Start of DATA IN THIS EXERCISE

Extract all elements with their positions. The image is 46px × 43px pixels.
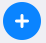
button[interactable]: Add [3, 2, 41, 40]
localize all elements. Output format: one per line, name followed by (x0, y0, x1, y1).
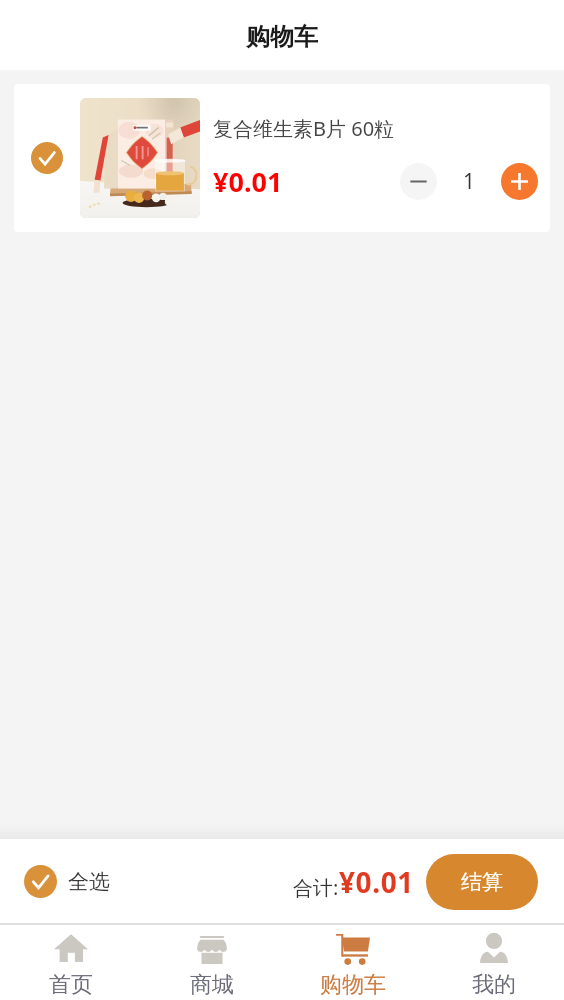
button[interactable]: 购物车 (282, 925, 423, 1000)
button[interactable]: 首页 (0, 925, 141, 1000)
button[interactable]: 我的 (423, 925, 564, 1000)
button[interactable]: Increase quantity (501, 163, 538, 200)
staticText: 复合维生素B片 60粒 (213, 115, 395, 142)
staticText: 首页 (49, 971, 93, 999)
staticText: 合计: (293, 874, 339, 901)
staticText: ¥0.01 (339, 863, 414, 901)
button[interactable]: 全选 (24, 865, 110, 898)
staticText: 我的 (472, 971, 516, 999)
staticText: ¥0.01 (213, 163, 283, 200)
staticText: 全选 (68, 869, 110, 895)
button[interactable]: Select item (14, 84, 550, 232)
button[interactable]: 结算 (426, 854, 538, 910)
staticText: 购物车 (246, 22, 318, 52)
staticText: 商城 (190, 971, 234, 999)
staticText: 1 (463, 167, 476, 196)
staticText: 结算 (461, 869, 503, 895)
staticText: 购物车 (320, 971, 386, 999)
button[interactable]: 商城 (141, 925, 282, 1000)
button[interactable]: Decrease quantity (400, 163, 437, 200)
button[interactable]: Select item (14, 84, 80, 232)
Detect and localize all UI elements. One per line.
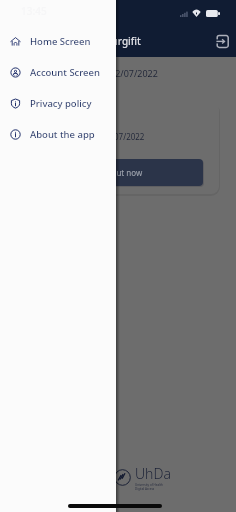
button[interactable]: About the app: [0, 119, 116, 150]
staticText: University of Health: [135, 483, 163, 487]
staticText: 07/2022: [114, 131, 145, 142]
button[interactable]: Account Screen: [0, 57, 116, 88]
staticText: Try it out now: [91, 167, 143, 178]
staticText: Digital Access: [135, 487, 155, 491]
staticText: UhDa: [135, 464, 171, 483]
button[interactable]: Logout: [215, 34, 229, 48]
staticText: 22/07/2022: [110, 67, 158, 79]
staticText: Surgifit: [106, 34, 141, 48]
button[interactable]: Privacy policy: [0, 88, 116, 119]
staticText: Home Screen: [30, 35, 91, 48]
button[interactable]: Try it out now: [31, 159, 203, 186]
staticText: About the app: [30, 128, 95, 141]
staticText: Account Screen: [30, 66, 100, 79]
staticText: Privacy policy: [30, 97, 92, 110]
button[interactable]: Home Screen: [0, 26, 116, 57]
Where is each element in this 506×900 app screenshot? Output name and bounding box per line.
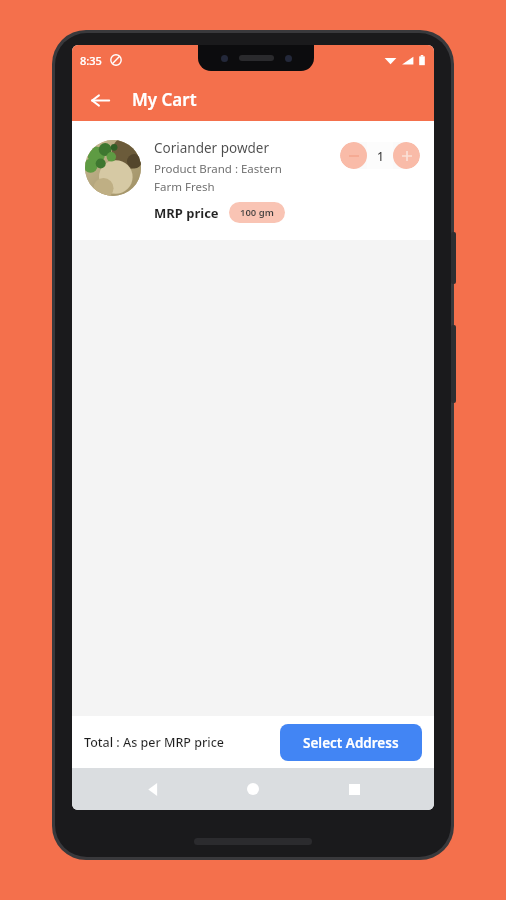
button[interactable]: Home bbox=[233, 769, 273, 809]
staticText: Select Address bbox=[303, 734, 399, 752]
button[interactable]: Decrease quantity bbox=[340, 142, 367, 169]
button[interactable]: Increase quantity bbox=[393, 142, 420, 169]
button[interactable]: Select Address bbox=[280, 724, 422, 761]
staticText: MRP price bbox=[154, 204, 219, 222]
staticText: Product Brand : Eastern bbox=[154, 161, 282, 177]
staticText: Total : As per MRP price bbox=[84, 734, 224, 751]
staticText: My Cart bbox=[132, 88, 197, 111]
button[interactable]: Recent apps bbox=[334, 769, 374, 809]
button[interactable]: Coriander powder bbox=[72, 121, 434, 240]
staticText: 8:35 bbox=[80, 53, 102, 68]
button[interactable]: Back bbox=[82, 82, 118, 118]
staticText: Coriander powder bbox=[154, 139, 269, 157]
staticText: 100 gm bbox=[240, 206, 274, 219]
staticText: 1 bbox=[377, 148, 384, 164]
button[interactable]: Back bbox=[133, 769, 173, 809]
staticText: Farm Fresh bbox=[154, 179, 215, 195]
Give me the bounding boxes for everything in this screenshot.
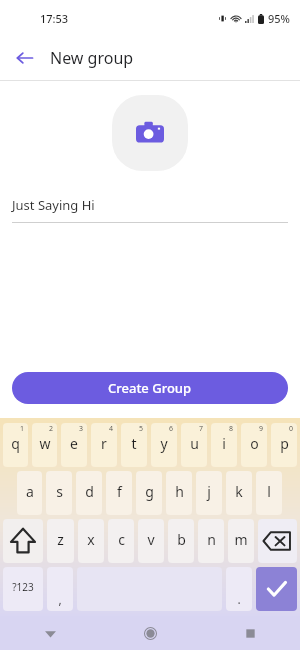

End of DATA IN THIS EXERCISE

TASK:
Only the lines from the line with "Detect and localize" to the end of the records should be repeated, exactly and without pictures.

SOLUTION TO THIS EXERCISE:
Detect and localize all UI elements. One per line.
button[interactable]: About the app: [0, 119, 116, 150]
staticText: University of Health: [135, 483, 163, 487]
staticText: 07/2022: [114, 131, 145, 142]
button[interactable]: Account Screen: [0, 57, 116, 88]
staticText: Try it out now: [91, 167, 143, 178]
staticText: Digital Access: [135, 487, 155, 491]
staticText: UhDa: [135, 464, 171, 483]
button[interactable]: Logout: [215, 34, 229, 48]
staticText: 22/07/2022: [110, 67, 158, 79]
staticText: Surgifit: [106, 34, 141, 48]
button[interactable]: Privacy policy: [0, 88, 116, 119]
staticText: Home Screen: [30, 35, 91, 48]
button[interactable]: Try it out now: [31, 159, 203, 186]
staticText: About the app: [30, 128, 95, 141]
staticText: Account Screen: [30, 66, 100, 79]
staticText: Privacy policy: [30, 97, 92, 110]
button[interactable]: Home Screen: [0, 26, 116, 57]
Where is each element in this 506×900 app screenshot? Output name and bounding box per line.
button[interactable]: Home bbox=[233, 769, 273, 809]
staticText: Select Address bbox=[303, 734, 399, 752]
button[interactable]: Decrease quantity bbox=[340, 142, 367, 169]
button[interactable]: Increase quantity bbox=[393, 142, 420, 169]
button[interactable]: Select Address bbox=[280, 724, 422, 761]
staticText: MRP price bbox=[154, 204, 219, 222]
staticText: Product Brand : Eastern bbox=[154, 161, 282, 177]
staticText: Total : As per MRP price bbox=[84, 734, 224, 751]
staticText: My Cart bbox=[132, 88, 197, 111]
button[interactable]: Recent apps bbox=[334, 769, 374, 809]
button[interactable]: Coriander powder bbox=[72, 121, 434, 240]
staticText: 8:35 bbox=[80, 53, 102, 68]
button[interactable]: Back bbox=[82, 82, 118, 118]
staticText: Coriander powder bbox=[154, 139, 269, 157]
staticText: 100 gm bbox=[240, 206, 274, 219]
staticText: 1 bbox=[377, 148, 384, 164]
button[interactable]: Back bbox=[133, 769, 173, 809]
staticText: Farm Fresh bbox=[154, 179, 215, 195]
Give me the bounding boxes for everything in this screenshot.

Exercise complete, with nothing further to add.